> _SUPPLIED MATERIAL_:
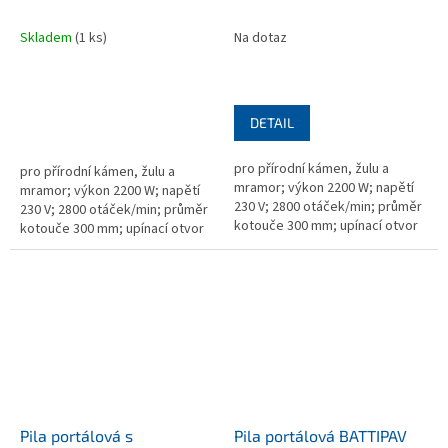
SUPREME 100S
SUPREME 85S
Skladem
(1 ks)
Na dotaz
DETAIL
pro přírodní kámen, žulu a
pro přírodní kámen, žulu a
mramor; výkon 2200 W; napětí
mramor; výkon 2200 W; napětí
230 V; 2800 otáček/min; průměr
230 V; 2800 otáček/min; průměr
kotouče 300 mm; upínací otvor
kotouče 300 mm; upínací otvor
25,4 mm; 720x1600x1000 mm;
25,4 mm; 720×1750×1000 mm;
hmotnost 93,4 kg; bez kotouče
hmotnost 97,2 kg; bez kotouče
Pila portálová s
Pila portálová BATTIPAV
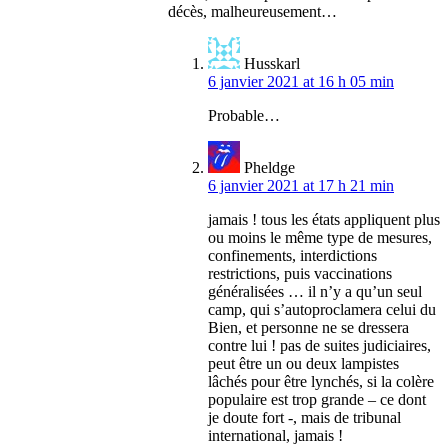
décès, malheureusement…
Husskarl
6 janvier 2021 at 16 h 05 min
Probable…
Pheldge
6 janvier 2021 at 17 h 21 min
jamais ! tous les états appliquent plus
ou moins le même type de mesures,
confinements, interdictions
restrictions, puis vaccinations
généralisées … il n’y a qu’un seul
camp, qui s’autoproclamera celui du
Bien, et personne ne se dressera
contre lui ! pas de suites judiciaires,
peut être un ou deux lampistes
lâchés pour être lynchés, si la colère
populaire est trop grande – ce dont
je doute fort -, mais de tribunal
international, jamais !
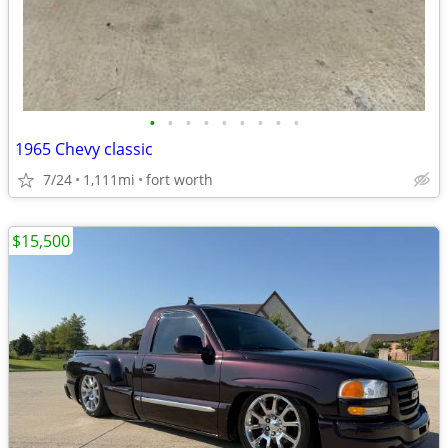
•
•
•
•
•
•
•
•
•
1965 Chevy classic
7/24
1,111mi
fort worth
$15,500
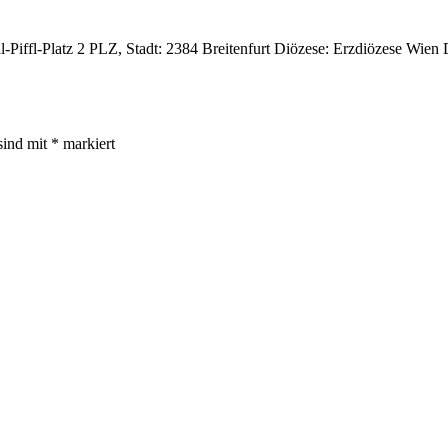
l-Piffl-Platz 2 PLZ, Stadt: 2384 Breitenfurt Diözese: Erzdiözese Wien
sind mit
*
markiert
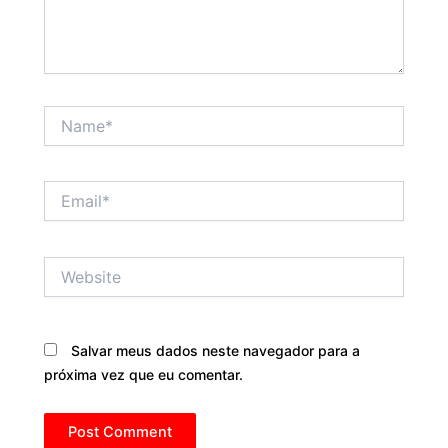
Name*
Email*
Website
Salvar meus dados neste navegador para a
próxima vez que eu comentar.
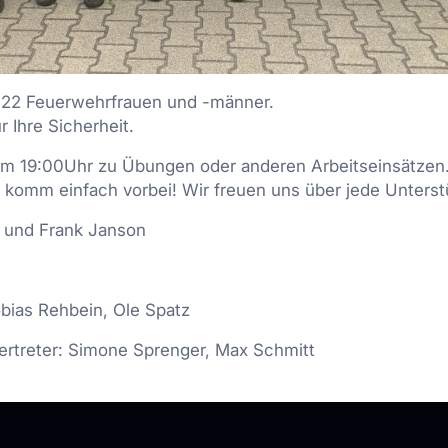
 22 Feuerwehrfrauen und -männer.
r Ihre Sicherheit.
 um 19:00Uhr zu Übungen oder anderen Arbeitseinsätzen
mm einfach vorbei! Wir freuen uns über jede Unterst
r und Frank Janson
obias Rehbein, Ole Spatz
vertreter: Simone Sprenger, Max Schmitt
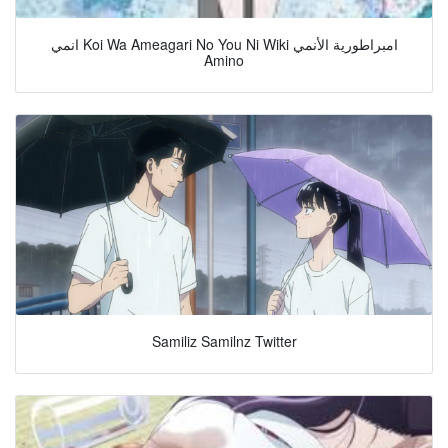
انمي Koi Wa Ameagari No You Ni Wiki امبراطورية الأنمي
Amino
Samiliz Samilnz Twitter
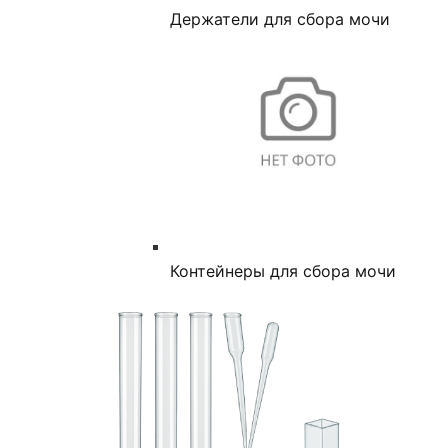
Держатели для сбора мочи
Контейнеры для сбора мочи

> _TASK OBJECTIVE_:
Repeat, with no changes, each line from the one with "Держатели для сбора мочи" to the end of the listing, including both ends and nothing else.

> _SOLVED EXERCISE_:
Держатели для сбора мочи
Контейнеры для сбора мочи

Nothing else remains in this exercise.